Each \(X_j \in \{1,2,3,4,5,6\}\), so \(\mathcal{X} = \{1,\dots,6\}^3\).
The dice are independent, so the joint probability mass function can be written as the product of the marginal probability functions:
\[
p_{X_1, X_2, X_3}(x_1, x_2, x_3)
= P(X_1 = x_1, X_2 = x_2, X_3 = x_3)
= \prod_{i = 1}^3 P(X_i = x_i)
= \frac{1}{6}\cdot \frac{1}{6} \cdot \frac{1}{6} = \frac{1}{216}.
\]
Equivalently, the joint distribution factors as
\[
F_{X_1, X_2, X_3}(x_1, x_2, x_3) = P(X_1\le x_1, X_2 \le x_2, X_3 \le x_3)
= \prod_{i = 1}^3 F_{X_i}(x_i).
\]
The probability that all dice show a value less than or equal to \(3\) is
\[
F_{X_1, \dots, X_n}(3, 3, 3)
= \prod_{i = 1}^3 F_{X_i}(3)
= \left(\frac{3}{6}\right)^3
= \frac{27}{216} = \frac{1}{8}.
\]
(#exm:UniformCube3D_Indep) (Three-dimensional uniform cube: independence) Let \(\mathbf{X} = (X_1, X_2, X_3)\) be uniformly distributed on the unit cube \([0, 1]^3\), with joint probability density function \[ f_{X_1, X_2, X_3}(x_1, x_2, x_3) = 1, \quad (x_1, x_2, x_3) \in [0, 1]^3. \]

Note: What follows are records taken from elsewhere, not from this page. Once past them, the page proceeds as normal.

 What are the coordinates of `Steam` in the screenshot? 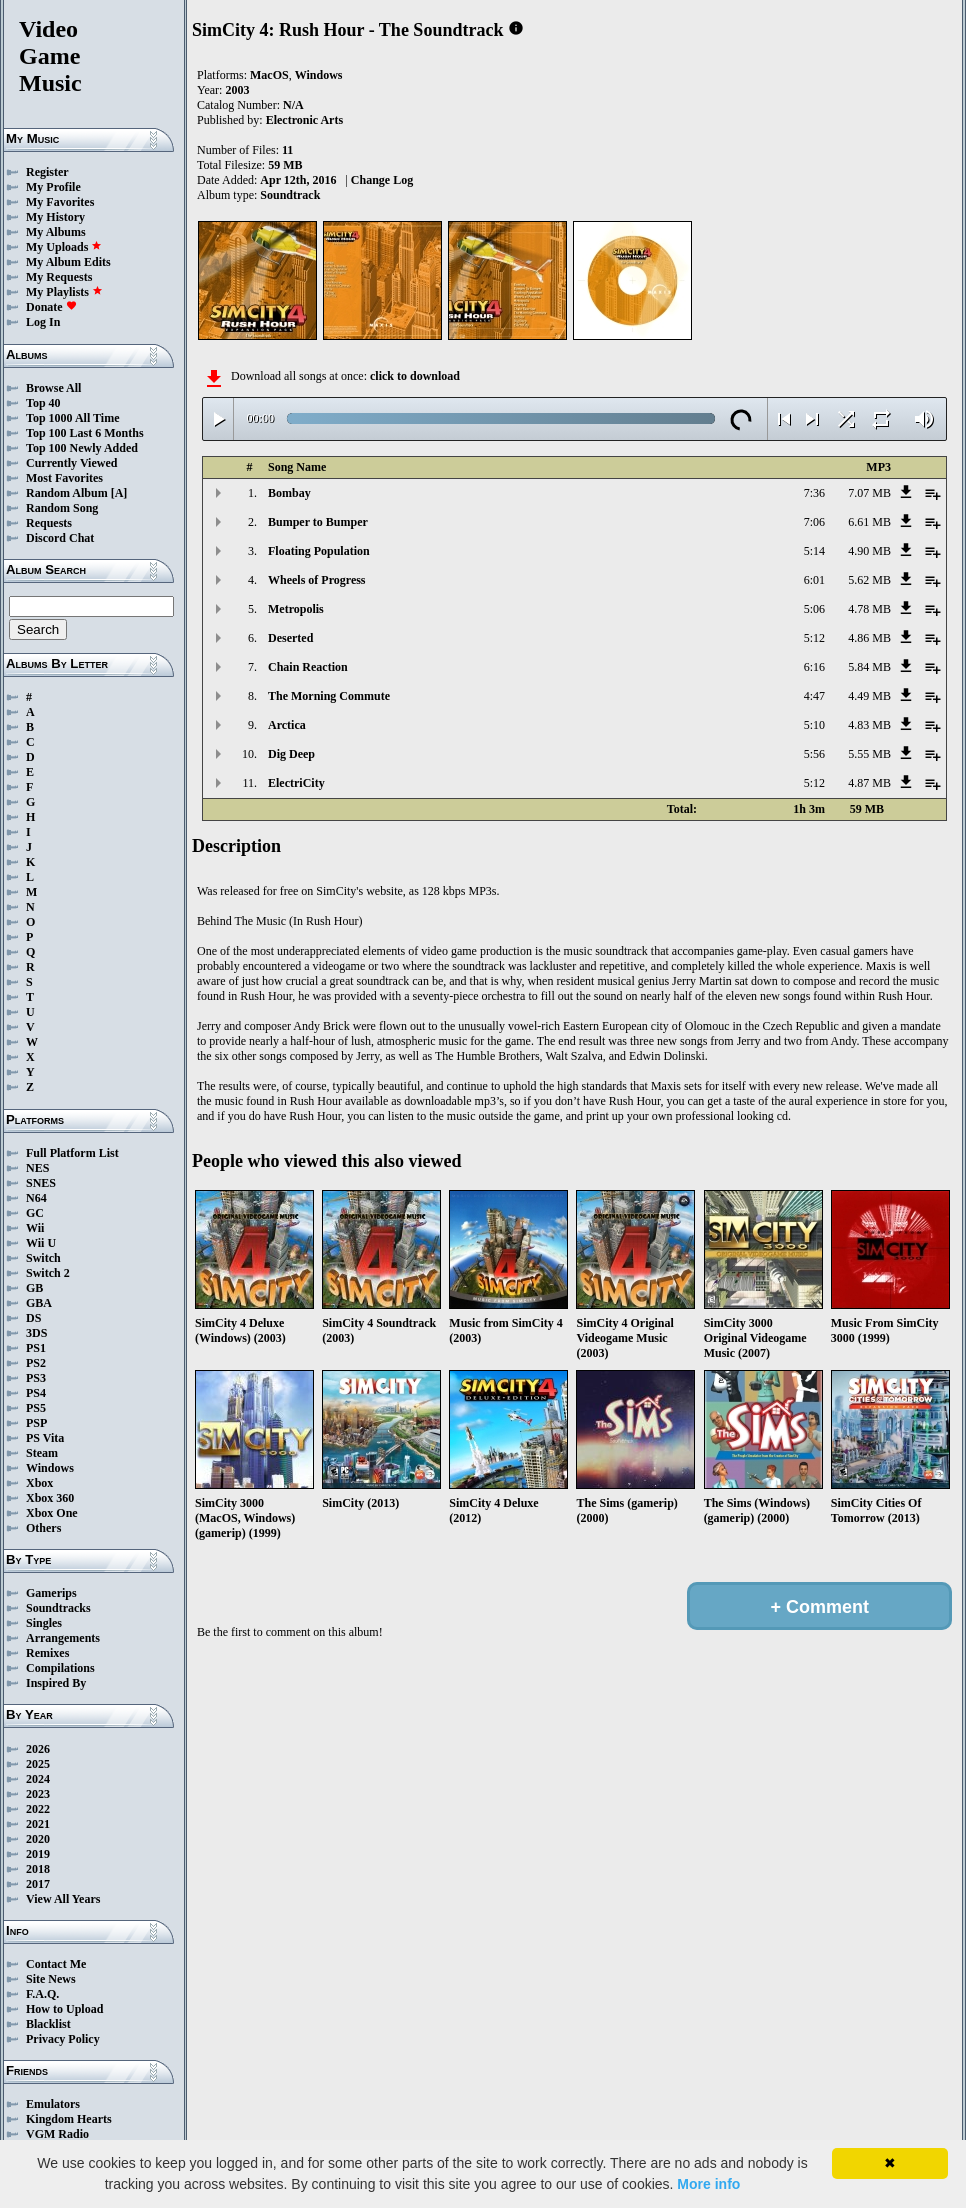 It's located at (42, 1453).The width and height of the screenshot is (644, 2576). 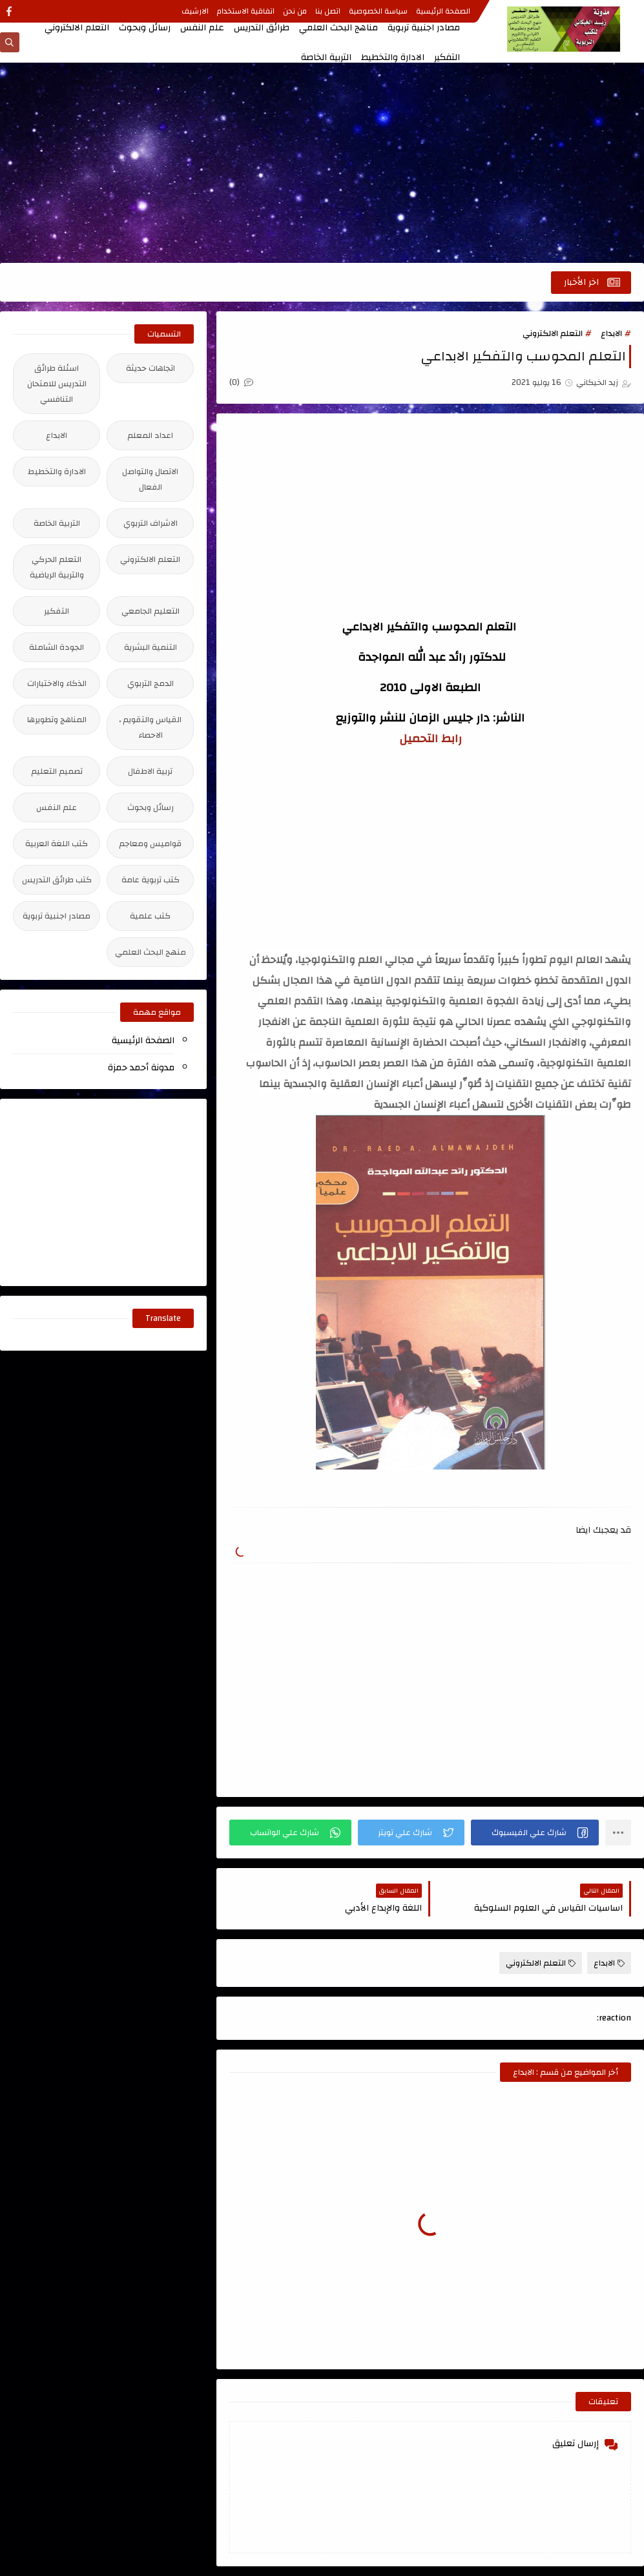 What do you see at coordinates (57, 880) in the screenshot?
I see `كتب طرائق التدريس` at bounding box center [57, 880].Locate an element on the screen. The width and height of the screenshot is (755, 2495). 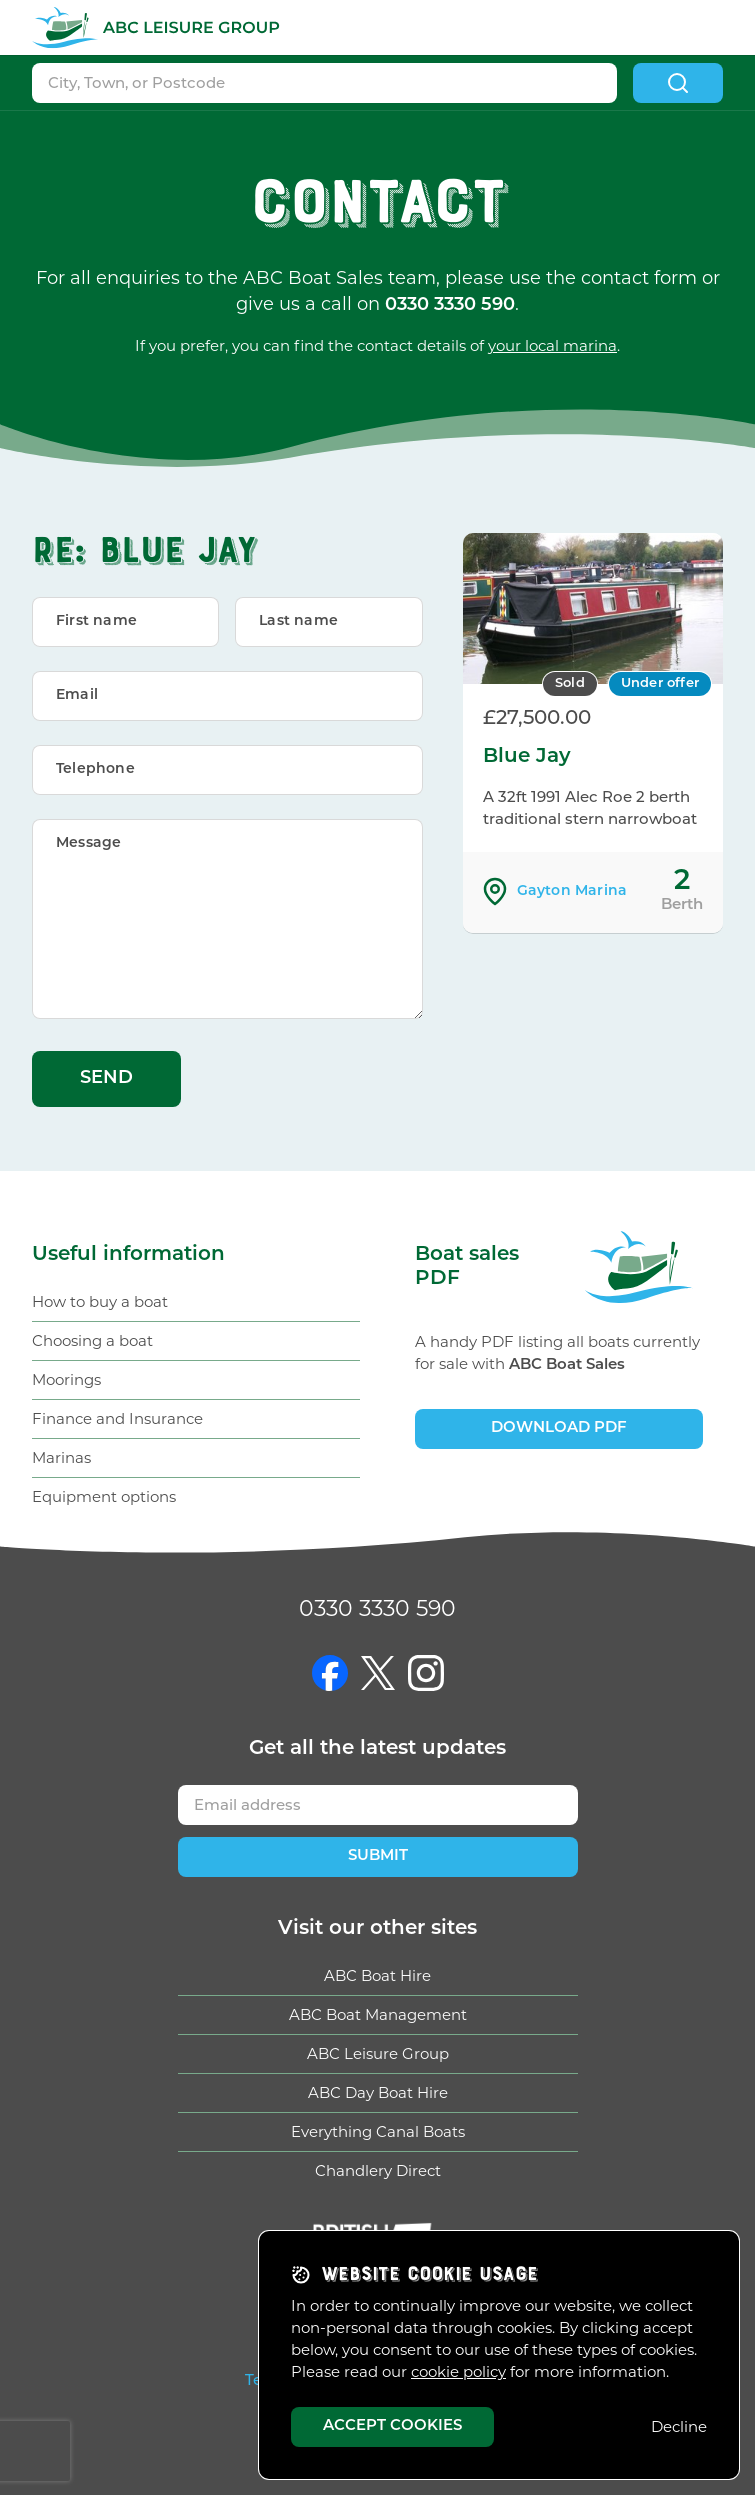
Submit is located at coordinates (378, 1856).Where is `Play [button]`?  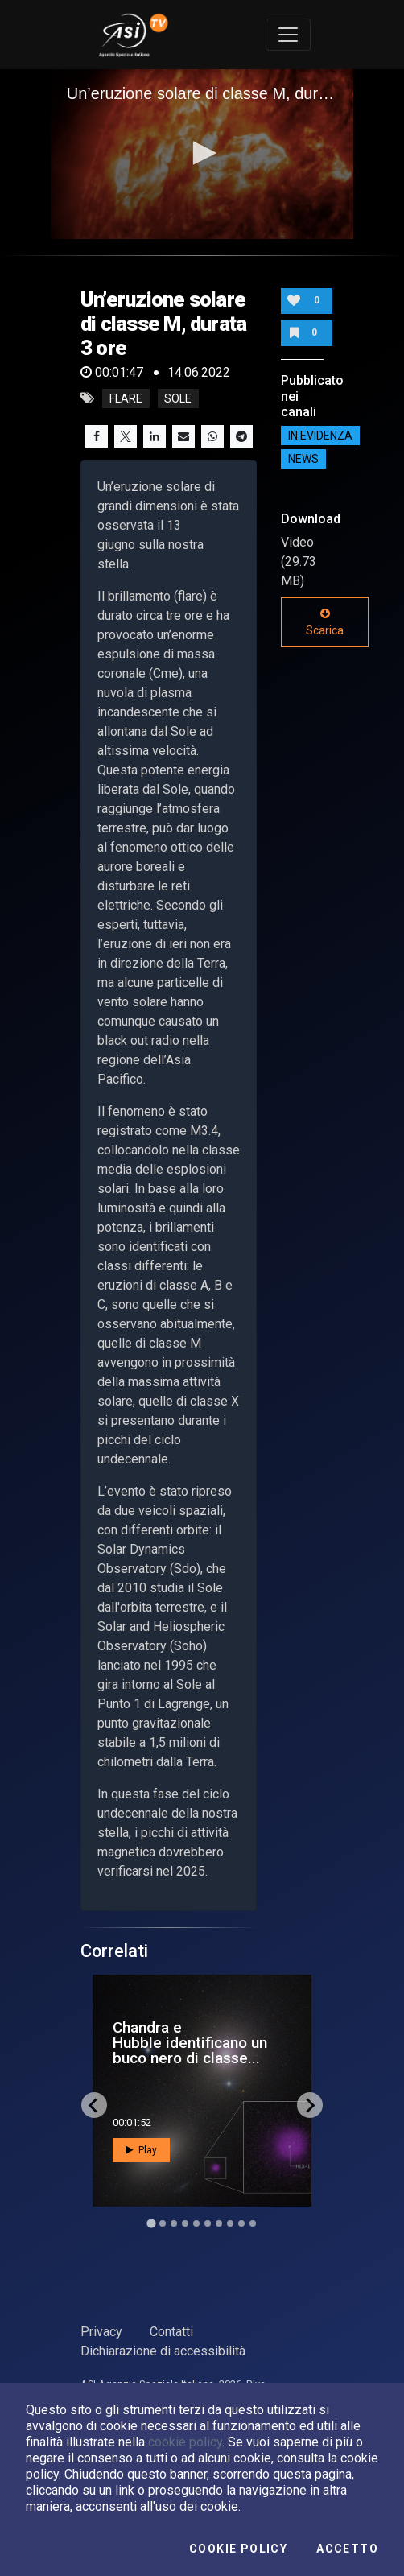 Play [button] is located at coordinates (141, 2150). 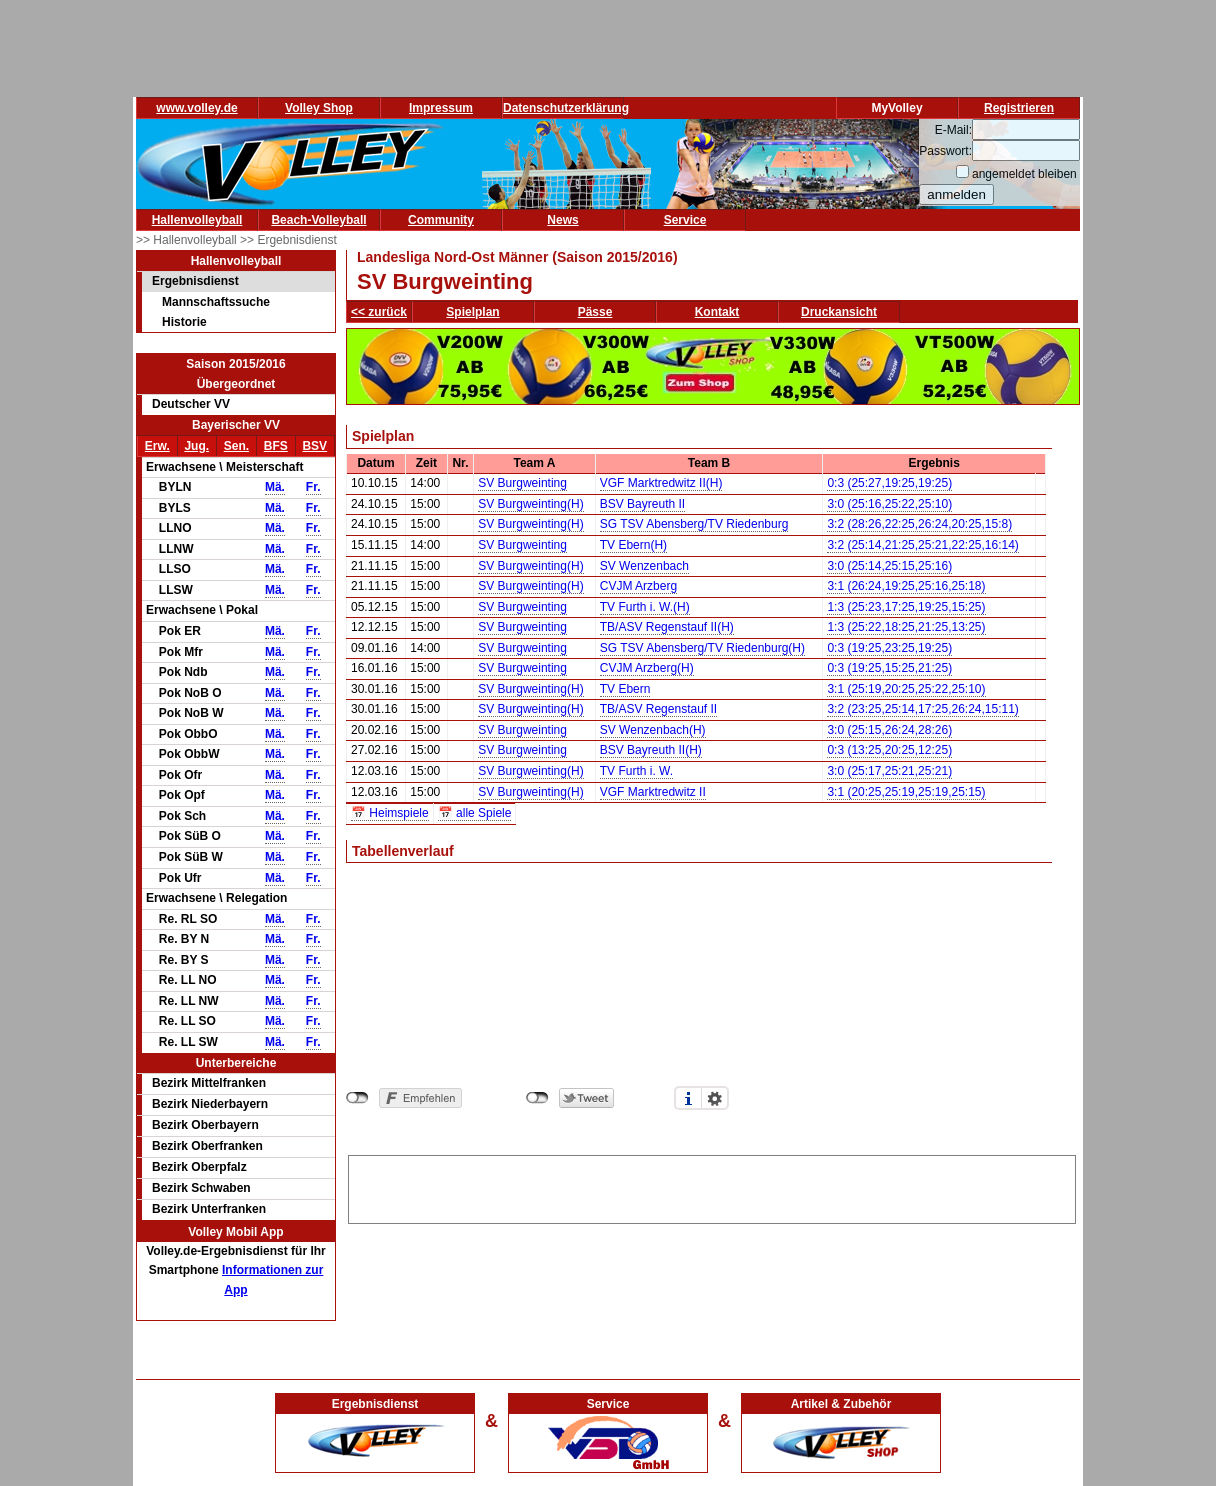 What do you see at coordinates (379, 312) in the screenshot?
I see `<< zurück` at bounding box center [379, 312].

The variables \(X_1, X_2, X_3\) are independent, so the joint density function can be written as \[ f(x_1, x_2, x_3) = f_{X_1}(x_1)\cdot f_{X_2}(x_2)\cdot f_{X_3}(x_3) = 1 \cdot 1 \cdot 1. \]
Equivalently, the joint distribution can be written as \[ F_{X_1, X_2, X_3}(x_1, x_2, x_3) = \Pr(X_1 \le x_1, X_2 \le x_2, X_3 \le x_3) = \prod_{i = 1}^3 F_{X_i}(x_i). \]
For example, the probability that the values of all three variables are less than \(0.5\) is \[ F_{X_1, X_2, X_3}(0.5, 0.5, 0.5) = 0.5^3 = 0.125. \]
10.8 Exercises
Selected answers appear in Sect. E.10.
Exercise 10.1 OUT OF PLACE??
Suppose \(X \sim \text{Pois}(\lambda)\). Show that if \(\lambda\sim\text{Gam}(a, p/(1 - p) )\), then the distribution of \(X\) has a negative binomial distribution.